# ACTIVITY
Below are the records to retype. Keep every character exactly and leave out the pictures.

# DATASET ENTRIES
....................
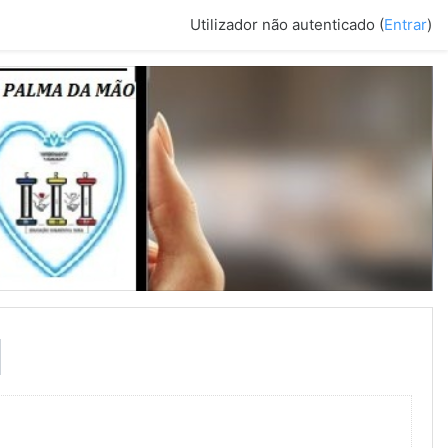
Utilizador não autenticado (
Entrar
)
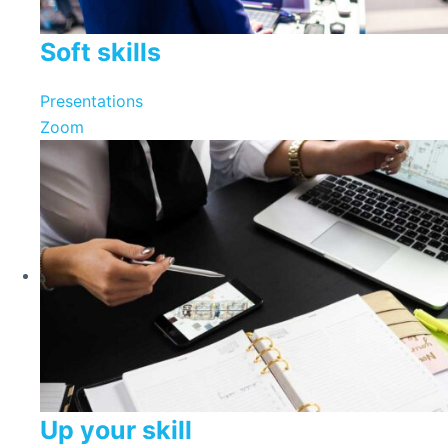
Soft skills
Presentations
Zoom
Up your skill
....................
# SOLUTION TO THE PROBLEM
Utilizador não autenticado (
Entrar
)
Soft skills
Presentations
Zoom
Up your skill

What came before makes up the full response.